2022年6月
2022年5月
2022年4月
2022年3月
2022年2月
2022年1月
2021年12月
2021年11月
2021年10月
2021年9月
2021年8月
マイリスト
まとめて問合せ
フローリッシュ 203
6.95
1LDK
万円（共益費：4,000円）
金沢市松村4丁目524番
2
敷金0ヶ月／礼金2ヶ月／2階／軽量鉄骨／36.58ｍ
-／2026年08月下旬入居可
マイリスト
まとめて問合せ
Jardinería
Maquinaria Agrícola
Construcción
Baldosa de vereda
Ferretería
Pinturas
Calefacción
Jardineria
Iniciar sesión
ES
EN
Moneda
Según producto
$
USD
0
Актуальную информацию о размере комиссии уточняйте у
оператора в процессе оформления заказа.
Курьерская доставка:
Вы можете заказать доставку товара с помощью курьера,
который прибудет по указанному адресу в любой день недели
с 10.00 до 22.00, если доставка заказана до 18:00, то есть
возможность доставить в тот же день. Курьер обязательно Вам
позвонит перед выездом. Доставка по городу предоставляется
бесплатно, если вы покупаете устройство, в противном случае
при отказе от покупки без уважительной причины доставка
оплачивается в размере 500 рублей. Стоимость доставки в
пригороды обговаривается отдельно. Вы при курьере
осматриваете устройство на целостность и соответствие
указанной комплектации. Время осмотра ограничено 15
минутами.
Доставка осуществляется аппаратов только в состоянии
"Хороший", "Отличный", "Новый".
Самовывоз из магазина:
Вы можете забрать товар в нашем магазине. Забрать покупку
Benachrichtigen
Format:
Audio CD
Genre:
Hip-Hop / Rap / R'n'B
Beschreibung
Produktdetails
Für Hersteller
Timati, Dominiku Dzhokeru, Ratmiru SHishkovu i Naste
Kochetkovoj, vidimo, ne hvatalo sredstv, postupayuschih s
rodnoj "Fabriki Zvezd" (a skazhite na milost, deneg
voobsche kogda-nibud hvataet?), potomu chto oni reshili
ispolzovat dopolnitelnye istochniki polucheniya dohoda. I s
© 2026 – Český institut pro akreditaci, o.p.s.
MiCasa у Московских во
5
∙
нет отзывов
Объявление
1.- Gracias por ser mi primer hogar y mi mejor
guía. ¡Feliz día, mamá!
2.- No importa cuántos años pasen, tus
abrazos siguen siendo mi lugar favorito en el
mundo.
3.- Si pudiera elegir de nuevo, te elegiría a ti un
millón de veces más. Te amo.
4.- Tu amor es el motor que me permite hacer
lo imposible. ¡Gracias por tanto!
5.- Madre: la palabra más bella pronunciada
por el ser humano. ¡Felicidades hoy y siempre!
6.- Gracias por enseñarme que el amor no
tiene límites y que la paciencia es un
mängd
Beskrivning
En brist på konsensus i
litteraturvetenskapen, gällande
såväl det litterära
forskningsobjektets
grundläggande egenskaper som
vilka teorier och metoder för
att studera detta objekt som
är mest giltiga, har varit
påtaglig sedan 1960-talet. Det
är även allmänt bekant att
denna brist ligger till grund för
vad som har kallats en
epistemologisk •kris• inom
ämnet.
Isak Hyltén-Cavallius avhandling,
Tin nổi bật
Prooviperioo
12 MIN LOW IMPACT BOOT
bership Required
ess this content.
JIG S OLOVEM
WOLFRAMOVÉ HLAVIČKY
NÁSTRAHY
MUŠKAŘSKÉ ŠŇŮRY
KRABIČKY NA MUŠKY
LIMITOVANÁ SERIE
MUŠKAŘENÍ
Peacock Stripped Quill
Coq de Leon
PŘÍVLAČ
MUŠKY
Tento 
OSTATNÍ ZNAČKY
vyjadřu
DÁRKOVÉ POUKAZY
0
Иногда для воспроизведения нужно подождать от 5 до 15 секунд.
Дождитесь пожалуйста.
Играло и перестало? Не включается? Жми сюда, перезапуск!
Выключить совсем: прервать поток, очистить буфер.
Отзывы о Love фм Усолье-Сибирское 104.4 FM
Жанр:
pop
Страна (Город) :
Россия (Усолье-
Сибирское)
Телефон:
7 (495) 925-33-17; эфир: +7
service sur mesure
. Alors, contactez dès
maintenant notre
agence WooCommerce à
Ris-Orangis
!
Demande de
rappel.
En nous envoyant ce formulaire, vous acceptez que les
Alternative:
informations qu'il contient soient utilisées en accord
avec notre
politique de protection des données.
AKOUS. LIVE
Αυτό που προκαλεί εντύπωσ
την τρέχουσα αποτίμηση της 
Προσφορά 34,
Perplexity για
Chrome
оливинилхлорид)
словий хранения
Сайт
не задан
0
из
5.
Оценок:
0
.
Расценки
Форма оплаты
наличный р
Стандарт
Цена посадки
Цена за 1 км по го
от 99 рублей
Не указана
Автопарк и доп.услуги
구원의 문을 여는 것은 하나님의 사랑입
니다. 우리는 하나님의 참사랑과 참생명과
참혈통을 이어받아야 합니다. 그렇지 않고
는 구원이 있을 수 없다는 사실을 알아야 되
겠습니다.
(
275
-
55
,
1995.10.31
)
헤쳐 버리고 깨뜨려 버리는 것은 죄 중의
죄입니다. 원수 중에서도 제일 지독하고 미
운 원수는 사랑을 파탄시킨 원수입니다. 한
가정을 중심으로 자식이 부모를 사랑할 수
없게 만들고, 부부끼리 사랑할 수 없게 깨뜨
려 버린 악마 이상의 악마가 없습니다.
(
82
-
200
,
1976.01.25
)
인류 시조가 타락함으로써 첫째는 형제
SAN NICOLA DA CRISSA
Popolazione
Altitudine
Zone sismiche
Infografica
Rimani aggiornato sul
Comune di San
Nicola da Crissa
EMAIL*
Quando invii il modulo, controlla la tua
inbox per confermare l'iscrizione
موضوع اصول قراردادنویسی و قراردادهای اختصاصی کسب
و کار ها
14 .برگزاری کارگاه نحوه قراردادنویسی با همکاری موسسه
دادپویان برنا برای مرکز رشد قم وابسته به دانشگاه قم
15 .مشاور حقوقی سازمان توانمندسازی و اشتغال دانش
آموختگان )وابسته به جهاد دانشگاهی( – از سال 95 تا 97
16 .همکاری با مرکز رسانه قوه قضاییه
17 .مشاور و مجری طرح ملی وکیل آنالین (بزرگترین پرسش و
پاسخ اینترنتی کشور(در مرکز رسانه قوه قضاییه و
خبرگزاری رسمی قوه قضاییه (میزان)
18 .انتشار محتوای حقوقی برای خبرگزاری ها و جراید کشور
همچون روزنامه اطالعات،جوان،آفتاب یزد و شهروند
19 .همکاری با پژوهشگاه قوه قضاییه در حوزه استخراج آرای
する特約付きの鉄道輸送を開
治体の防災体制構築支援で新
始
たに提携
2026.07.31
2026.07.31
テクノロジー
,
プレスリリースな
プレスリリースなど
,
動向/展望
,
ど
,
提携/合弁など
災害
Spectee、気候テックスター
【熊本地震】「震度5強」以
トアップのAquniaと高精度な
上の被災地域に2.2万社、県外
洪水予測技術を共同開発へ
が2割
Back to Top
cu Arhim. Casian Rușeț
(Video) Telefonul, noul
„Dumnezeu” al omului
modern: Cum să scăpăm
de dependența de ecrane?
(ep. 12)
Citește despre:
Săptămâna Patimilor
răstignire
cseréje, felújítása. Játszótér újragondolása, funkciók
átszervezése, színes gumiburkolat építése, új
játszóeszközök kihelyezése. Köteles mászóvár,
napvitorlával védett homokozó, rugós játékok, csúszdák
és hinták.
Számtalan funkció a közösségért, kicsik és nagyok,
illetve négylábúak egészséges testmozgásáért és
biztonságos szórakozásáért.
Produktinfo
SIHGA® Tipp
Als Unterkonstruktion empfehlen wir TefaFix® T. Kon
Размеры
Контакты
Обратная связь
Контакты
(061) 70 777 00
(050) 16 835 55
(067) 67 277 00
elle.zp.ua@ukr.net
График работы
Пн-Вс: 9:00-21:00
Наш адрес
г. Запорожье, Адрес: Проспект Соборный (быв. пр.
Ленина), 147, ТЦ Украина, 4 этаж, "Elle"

* * *

— Prompt —
What lines in the entries above include the string "وابسته"? Return each one.

— Expected answer —
دادپویان برنا برای مرکز رشد قم وابسته به دانشگاه قم
آموختگان )وابسته به جهاد دانشگاهی( – از سال 95 تا 97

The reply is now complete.